◆ Exercise description
Provide only the number of lines below in which the string "приложение" occurs.

◆ Dataset content
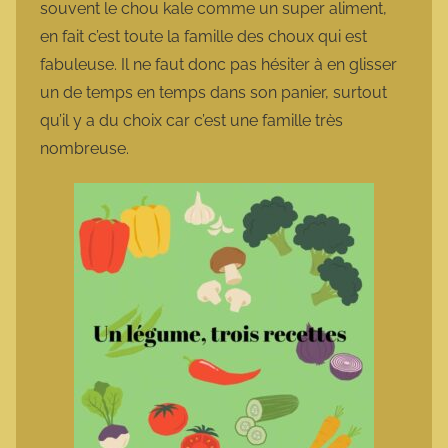
souvent le chou kale comme un super aliment,
en fait c’est toute la famille des choux qui est
fabuleuse. Il ne faut donc pas hésiter à en glisser
un de temps en temps dans son panier, surtout
qu’il y a du choix car c’est une famille très
nombreuse.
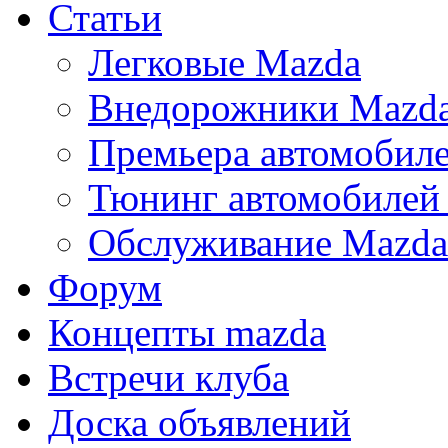
Статьи
Легковые Mazda
Внедорожники Mazd
Премьера автомобил
Тюнинг автомобилей
Обслуживание Mazda
Форум
Концепты mazda
Встречи клуба
Доска объявлений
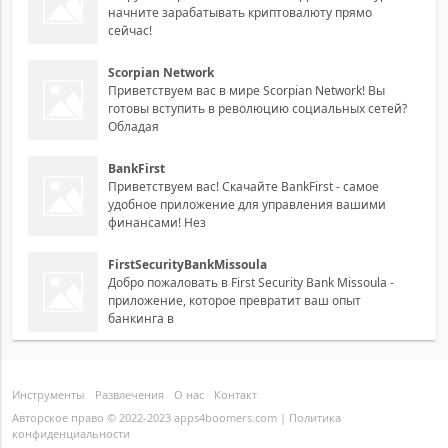
начните зарабатывать криптовалюту прямо
сейчас!
Scorpian Network
Приветствуем вас в мире Scorpian Network! Вы
готовы вступить в революцию социальных сетей?
Обладая
BankFirst
Приветствуем вас! Скачайте BankFirst - самое
удобное приложение для управления вашими
финансами! Нез
FirstSecurityBankMissoula
Добро пожаловать в First Security Bank Missoula -
приложение, которое превратит ваш опыт
банкинга в
Инструменты
Развлечения
О нас
Контакт
Авторское право © 2022-2023 apps4boomers.com |
Политика
конфиденциальности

◆ Answer box
2